WORK REQUIRED - Beginning at the line that holds "DECEMBER 17, 2014", restate each line exactly through the final line of the records. Include both of those lines.

[Records from a data collection]
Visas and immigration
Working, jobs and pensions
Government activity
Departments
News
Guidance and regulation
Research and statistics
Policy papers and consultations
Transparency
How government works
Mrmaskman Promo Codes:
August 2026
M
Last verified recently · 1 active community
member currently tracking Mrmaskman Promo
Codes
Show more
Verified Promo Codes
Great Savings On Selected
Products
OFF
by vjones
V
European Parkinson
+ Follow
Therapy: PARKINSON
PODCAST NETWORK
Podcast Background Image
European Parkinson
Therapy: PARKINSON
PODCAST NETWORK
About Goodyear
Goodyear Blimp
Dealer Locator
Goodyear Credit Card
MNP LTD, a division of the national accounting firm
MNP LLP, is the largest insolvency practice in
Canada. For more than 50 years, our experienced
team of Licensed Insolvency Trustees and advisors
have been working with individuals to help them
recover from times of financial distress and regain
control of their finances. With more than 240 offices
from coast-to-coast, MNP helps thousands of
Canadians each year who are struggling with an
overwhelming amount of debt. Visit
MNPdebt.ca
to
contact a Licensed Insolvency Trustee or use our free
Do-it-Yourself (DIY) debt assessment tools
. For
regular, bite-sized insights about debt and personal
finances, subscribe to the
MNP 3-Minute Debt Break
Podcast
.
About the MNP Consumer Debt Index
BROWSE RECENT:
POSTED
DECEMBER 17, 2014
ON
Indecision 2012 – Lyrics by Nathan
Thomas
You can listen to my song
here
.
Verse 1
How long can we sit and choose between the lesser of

THE COMPLETED TASK -
DECEMBER 17, 2014
ON
Indecision 2012 – Lyrics by Nathan
Thomas
You can listen to my song
here
.
Verse 1
How long can we sit and choose between the lesser of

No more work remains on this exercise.